São homens e mulheres, grande parte deles jovens, que não figuram nos compêndios oficiais de História. Sua breve trajetória entre nós, violentamente interrompida por agentes policiais a serviço do Estado ditatorial, ainda não virou filme nem chegou aos palcos de um teatro. Seus corpos foram enterrados clandestinamente. Os assassinos perdoados, anistiados de antemão.
Mas agora acaba de sair um livro que anuncia a realização do Primeiro Congresso Nacional dos Desaparecidos Políticos. Algo tão tenebroso que só mesmo uma literatura de ficção poderia enfrentar, tal a estupefação a que somos transportados. Circula uma lista oficial de convidados, que pretende reunir os despojos de 240 pessoas, cujas mortes foram, depois de anos de luta, certificadas pelo estado ditatorial. Uma ficção entrelaçada com a realidade, num tom que se afasta do kafkiano.
Embora o tema seja do meu interesse, senti um sobressalto quando dei com o titulo do recém-lançado livro do Bernardo Kucinski, O congresso dos desaparecidos, Editora Alameda. Lido há anos com esses personagens, seja em minha atividade política, na vida profissional ou como integrante de uma Comissão da Verdade. Com eles mantenho um contato subjetivo que vez por outra aflora. Eu mesmo já escrevi e publiquei aqui no JB e no Ultrajano, uma carta aberta a dois deles, Rubens e Mário.
Pertencem a uma mesma geração, a que combateu nas trevas. Em alguns momentos cruzei com eles nesta atormentada travessia, e pude testemunhar o discernimento intelectual e a coragem política com que se entregaram às suas ideias revolucionárias de justiça e transformação social.
Ao invés de lhes ter enviado uma carta, como fiz, poderia ter tentado um contato mais rápido, através de um e-mail ou uma mensagem de WhatsApp, mas os dois não chegaram a este tempo de manejar computadores e celulares. Todavia, não tinha o endereço. O último que possuí é o de um quartel do Exército na Tijuca, subúrbio do Rio, que continua em poder de seus antigos proprietários. Sei o endereço, estive lá duas vezes, rua Barão de Mesquita, 457, CEP 20540.003 O problema é que os militares jamais reconheceram Rubens Paiva e Mário Alves como seus hóspedes, e iriam devolver prontamente a correspondência.

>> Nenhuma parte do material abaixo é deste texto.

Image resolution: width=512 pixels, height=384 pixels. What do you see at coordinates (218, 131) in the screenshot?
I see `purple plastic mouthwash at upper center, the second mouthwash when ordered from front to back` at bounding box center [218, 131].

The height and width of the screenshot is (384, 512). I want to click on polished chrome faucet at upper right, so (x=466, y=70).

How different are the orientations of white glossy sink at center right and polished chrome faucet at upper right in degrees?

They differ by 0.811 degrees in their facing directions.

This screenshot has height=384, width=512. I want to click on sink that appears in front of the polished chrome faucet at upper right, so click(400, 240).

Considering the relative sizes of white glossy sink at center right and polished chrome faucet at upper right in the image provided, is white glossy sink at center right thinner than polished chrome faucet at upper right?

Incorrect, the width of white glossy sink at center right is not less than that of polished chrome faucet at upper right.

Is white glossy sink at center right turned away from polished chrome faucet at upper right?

A solução que então encontrei foi imprimir o texto, colocá-lo dentro de um antigo envelope azul de uso dos Correios, fazer a subscrição e enfiar a carta dentro de uma garrafa de vinho. Joguei a garrafa nas águas do mar, do alto das pedras do Arpoador.
Ainda não li o livro de Kucinski, celebrado autor de K. Relato de uma busca, lançado em 2011. Livro em que ele transforma em literatura a história real vivida por um pai, o seu, ao tentar a todo custo descobrir o paradeiro da filha, vítima da engrenagem ditatorial brasileira. A última vez em que foi vista, a professora Ana Rosa almoçava com o marido, Wilson Silva, também professor e militante, num restaurante na Praça da República, em São Paulo.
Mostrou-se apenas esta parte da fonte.